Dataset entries
______

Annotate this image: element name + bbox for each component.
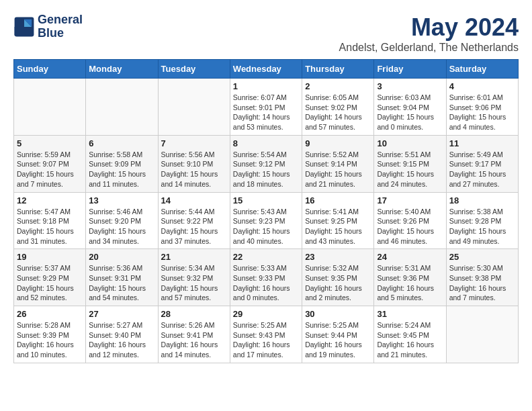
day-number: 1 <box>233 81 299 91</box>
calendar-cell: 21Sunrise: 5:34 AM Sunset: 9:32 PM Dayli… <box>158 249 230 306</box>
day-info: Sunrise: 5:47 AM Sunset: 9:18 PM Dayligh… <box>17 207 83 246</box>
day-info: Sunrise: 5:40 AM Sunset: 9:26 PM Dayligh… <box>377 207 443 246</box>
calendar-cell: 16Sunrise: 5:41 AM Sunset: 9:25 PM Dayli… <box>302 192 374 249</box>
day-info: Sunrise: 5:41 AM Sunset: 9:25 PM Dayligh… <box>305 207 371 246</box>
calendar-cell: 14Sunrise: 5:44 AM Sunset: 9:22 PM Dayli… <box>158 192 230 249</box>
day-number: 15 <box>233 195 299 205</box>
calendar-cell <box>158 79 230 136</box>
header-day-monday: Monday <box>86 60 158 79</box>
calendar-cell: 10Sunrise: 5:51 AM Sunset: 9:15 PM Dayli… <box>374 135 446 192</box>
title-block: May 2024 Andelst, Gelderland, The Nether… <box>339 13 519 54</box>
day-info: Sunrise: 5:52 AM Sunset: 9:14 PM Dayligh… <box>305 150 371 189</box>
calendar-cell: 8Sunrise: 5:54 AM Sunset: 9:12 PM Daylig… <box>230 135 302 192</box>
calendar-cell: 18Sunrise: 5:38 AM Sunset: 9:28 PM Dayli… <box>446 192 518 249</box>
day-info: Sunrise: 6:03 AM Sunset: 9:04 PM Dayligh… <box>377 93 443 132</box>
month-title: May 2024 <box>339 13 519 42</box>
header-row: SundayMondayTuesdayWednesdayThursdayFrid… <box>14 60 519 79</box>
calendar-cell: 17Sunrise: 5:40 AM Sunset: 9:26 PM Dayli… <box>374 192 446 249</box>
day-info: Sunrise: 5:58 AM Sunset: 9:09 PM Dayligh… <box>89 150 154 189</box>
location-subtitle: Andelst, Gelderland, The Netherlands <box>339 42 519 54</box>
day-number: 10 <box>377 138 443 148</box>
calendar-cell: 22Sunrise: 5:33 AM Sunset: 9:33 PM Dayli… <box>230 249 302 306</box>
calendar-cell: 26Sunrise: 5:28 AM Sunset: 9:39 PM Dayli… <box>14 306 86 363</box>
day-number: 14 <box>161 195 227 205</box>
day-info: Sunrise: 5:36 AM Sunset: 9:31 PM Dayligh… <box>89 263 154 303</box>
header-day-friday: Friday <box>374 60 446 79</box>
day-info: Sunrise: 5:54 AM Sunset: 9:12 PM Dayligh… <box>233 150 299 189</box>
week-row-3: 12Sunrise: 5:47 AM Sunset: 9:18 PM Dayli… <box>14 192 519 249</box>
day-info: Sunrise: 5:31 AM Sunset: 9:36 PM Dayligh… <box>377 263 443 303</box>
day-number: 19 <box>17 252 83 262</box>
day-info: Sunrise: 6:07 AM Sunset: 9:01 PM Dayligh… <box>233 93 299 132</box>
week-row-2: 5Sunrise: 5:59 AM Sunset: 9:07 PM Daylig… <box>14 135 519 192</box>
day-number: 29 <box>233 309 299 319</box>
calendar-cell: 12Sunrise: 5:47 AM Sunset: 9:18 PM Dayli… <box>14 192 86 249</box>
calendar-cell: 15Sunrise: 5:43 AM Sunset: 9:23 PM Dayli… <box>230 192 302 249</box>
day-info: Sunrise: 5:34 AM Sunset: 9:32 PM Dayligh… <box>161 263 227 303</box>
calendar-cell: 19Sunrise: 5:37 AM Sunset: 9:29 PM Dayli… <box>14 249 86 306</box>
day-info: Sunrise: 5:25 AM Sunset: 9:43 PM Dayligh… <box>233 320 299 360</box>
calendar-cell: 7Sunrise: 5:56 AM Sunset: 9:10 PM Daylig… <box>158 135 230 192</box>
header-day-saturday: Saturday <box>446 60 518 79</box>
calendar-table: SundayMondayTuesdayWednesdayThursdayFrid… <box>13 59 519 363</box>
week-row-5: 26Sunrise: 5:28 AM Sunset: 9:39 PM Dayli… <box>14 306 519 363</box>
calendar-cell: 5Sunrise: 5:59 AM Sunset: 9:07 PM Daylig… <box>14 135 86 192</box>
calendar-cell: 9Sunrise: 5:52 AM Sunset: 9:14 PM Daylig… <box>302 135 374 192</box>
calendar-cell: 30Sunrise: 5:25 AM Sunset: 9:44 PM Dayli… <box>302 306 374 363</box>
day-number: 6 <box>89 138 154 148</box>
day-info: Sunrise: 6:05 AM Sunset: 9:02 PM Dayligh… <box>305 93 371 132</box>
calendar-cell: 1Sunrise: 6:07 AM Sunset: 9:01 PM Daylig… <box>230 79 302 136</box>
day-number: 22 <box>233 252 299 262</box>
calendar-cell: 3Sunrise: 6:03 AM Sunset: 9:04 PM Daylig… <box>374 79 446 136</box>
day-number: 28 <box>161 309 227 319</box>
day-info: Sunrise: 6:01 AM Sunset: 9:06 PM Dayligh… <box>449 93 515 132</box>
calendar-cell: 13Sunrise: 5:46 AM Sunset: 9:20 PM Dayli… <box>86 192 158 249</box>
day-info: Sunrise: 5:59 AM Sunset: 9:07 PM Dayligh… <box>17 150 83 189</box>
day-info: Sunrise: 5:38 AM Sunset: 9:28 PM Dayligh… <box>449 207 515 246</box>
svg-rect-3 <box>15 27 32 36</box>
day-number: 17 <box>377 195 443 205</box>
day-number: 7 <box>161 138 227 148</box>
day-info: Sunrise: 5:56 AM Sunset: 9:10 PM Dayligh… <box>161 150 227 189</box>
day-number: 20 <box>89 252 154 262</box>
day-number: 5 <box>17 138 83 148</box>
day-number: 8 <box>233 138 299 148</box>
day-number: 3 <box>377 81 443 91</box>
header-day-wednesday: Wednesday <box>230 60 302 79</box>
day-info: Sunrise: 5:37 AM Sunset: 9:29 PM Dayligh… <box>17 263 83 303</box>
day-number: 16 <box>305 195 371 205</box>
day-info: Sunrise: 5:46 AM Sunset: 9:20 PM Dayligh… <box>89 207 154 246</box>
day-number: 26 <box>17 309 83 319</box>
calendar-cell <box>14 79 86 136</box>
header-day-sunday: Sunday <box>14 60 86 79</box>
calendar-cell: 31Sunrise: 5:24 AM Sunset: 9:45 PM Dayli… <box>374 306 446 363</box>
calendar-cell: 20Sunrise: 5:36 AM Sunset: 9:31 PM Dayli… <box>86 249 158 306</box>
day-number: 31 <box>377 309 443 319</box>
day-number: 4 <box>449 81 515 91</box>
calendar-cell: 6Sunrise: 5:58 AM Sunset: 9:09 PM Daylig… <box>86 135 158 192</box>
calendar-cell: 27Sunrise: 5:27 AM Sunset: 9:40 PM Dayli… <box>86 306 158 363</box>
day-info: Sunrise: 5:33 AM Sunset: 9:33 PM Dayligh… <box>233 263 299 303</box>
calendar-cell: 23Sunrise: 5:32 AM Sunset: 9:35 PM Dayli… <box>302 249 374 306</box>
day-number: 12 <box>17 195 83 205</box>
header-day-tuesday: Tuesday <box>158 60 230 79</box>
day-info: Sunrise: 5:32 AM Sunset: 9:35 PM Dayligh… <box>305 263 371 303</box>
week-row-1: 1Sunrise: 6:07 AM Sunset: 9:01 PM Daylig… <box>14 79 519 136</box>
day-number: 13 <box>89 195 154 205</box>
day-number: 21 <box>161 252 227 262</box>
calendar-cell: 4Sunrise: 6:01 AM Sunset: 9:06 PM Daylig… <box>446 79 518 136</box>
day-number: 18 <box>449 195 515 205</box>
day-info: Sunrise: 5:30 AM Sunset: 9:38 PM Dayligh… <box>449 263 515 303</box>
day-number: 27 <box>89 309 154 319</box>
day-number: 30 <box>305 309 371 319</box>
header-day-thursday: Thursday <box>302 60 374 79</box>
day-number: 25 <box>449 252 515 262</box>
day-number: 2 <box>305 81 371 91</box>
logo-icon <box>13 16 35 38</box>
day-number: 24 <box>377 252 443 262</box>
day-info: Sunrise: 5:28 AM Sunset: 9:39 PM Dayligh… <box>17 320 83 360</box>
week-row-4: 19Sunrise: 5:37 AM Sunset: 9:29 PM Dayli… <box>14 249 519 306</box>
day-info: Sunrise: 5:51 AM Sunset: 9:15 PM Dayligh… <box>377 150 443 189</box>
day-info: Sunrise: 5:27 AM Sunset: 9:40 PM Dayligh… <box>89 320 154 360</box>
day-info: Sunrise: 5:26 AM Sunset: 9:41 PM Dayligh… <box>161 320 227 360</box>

______

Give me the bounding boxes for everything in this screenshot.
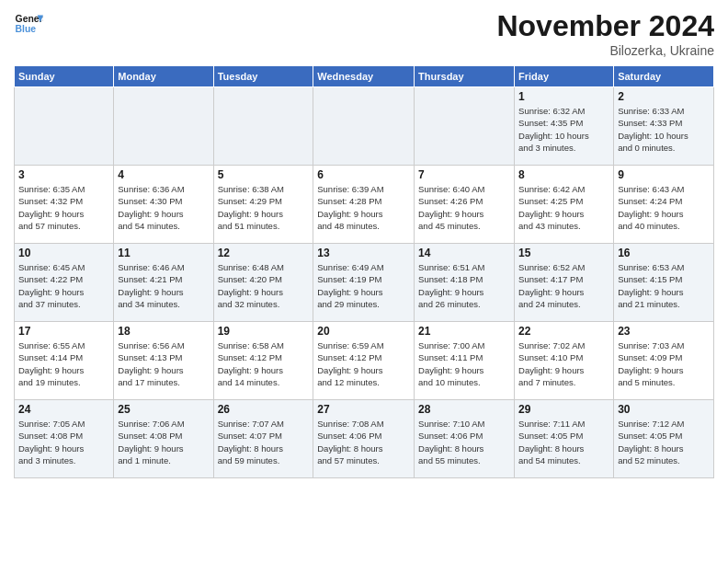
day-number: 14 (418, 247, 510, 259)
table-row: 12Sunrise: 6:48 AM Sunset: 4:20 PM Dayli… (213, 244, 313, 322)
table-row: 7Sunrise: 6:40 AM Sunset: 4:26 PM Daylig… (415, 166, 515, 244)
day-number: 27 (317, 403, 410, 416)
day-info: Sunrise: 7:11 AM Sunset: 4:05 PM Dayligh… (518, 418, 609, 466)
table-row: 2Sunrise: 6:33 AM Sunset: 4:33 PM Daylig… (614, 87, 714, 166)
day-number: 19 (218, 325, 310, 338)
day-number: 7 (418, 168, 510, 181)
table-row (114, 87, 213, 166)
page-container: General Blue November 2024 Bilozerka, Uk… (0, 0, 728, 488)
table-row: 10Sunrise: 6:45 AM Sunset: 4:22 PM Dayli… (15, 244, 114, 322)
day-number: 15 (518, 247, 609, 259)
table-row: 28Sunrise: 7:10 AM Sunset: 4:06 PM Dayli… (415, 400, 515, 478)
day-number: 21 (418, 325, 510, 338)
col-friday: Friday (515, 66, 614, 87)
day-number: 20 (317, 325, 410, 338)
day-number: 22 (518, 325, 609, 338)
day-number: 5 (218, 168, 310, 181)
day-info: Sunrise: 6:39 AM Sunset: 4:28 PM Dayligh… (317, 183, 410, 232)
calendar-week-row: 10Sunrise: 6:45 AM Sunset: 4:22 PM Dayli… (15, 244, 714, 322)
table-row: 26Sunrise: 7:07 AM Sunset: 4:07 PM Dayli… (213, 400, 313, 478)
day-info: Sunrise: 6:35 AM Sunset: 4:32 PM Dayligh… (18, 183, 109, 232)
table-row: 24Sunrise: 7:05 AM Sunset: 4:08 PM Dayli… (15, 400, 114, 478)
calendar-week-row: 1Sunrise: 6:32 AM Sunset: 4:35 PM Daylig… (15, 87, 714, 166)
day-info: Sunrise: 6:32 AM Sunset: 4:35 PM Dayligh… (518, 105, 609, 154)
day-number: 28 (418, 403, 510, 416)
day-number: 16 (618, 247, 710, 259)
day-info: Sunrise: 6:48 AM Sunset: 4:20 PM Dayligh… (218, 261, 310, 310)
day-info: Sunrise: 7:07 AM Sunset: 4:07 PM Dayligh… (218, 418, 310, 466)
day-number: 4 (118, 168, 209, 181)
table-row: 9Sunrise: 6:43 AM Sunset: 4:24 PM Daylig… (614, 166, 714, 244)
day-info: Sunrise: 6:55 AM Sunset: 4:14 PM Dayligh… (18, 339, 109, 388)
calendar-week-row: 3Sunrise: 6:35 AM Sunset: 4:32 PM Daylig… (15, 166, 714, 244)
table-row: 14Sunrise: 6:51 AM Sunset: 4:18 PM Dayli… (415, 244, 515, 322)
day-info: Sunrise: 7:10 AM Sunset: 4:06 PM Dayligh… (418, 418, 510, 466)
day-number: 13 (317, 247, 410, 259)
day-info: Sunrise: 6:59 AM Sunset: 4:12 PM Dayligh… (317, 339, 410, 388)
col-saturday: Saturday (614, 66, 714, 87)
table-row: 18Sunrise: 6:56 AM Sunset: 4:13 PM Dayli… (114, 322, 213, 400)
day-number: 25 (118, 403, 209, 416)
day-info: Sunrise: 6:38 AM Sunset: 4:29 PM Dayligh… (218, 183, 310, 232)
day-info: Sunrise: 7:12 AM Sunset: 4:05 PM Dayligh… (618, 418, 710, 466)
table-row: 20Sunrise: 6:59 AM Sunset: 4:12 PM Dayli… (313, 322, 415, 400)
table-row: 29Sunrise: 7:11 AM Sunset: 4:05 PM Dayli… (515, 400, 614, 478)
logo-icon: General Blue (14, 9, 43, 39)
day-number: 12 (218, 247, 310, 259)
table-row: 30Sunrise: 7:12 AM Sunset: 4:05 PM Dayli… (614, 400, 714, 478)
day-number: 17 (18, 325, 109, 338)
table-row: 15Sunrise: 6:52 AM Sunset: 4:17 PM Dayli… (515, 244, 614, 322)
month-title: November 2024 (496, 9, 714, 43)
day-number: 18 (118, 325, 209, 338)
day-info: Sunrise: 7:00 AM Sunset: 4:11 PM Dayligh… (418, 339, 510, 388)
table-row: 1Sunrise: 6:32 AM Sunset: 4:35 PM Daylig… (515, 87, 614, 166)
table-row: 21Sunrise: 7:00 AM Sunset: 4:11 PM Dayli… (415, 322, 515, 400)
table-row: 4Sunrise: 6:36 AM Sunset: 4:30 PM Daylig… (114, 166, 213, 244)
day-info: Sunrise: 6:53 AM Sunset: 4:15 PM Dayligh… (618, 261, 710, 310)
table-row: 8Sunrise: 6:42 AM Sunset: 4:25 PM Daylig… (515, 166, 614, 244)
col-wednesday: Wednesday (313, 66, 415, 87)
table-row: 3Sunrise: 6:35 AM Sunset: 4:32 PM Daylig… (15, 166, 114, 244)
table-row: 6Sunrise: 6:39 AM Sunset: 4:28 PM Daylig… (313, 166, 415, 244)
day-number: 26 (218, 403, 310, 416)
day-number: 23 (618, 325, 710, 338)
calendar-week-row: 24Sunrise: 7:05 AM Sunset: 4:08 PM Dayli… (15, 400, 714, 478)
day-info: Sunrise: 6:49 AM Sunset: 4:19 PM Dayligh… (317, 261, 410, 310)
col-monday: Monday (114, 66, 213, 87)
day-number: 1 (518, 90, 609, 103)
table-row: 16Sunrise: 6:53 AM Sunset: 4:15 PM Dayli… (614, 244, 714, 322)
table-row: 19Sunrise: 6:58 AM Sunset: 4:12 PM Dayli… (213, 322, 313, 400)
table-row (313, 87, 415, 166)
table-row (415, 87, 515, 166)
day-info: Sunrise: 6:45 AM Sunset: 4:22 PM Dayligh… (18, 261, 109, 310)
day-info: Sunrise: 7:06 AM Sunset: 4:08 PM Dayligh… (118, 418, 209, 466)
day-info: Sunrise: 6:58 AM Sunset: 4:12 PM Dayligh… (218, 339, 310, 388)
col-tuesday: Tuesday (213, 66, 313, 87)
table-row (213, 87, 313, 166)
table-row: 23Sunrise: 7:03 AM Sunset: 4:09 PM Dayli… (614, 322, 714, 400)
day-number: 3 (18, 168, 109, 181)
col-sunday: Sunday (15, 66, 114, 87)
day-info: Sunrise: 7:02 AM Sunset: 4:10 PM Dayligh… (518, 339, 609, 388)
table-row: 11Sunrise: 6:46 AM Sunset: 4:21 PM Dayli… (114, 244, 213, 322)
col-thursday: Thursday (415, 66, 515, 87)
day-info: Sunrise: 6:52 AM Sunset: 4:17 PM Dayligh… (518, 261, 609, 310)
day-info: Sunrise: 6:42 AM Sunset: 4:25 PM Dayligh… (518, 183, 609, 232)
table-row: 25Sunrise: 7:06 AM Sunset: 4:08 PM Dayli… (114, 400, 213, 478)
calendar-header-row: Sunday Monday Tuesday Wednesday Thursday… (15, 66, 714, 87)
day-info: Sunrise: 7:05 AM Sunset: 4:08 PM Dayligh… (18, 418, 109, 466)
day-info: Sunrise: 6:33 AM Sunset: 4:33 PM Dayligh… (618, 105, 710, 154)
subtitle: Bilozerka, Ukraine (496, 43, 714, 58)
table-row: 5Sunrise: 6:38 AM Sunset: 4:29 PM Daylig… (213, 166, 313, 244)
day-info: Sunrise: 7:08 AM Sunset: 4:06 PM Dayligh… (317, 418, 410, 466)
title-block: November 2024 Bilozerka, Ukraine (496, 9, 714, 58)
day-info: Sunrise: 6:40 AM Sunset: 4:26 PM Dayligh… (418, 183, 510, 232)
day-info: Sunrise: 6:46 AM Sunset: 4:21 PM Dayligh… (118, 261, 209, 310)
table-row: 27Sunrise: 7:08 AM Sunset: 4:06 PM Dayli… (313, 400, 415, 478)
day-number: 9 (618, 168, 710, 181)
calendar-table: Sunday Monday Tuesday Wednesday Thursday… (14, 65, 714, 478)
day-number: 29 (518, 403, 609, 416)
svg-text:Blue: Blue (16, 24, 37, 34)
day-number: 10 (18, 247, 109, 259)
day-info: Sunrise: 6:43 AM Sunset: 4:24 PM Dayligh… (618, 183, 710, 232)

______

Your assignment » Provide only the count of lines in the data above that include the string "Andelst".

Answer space » 2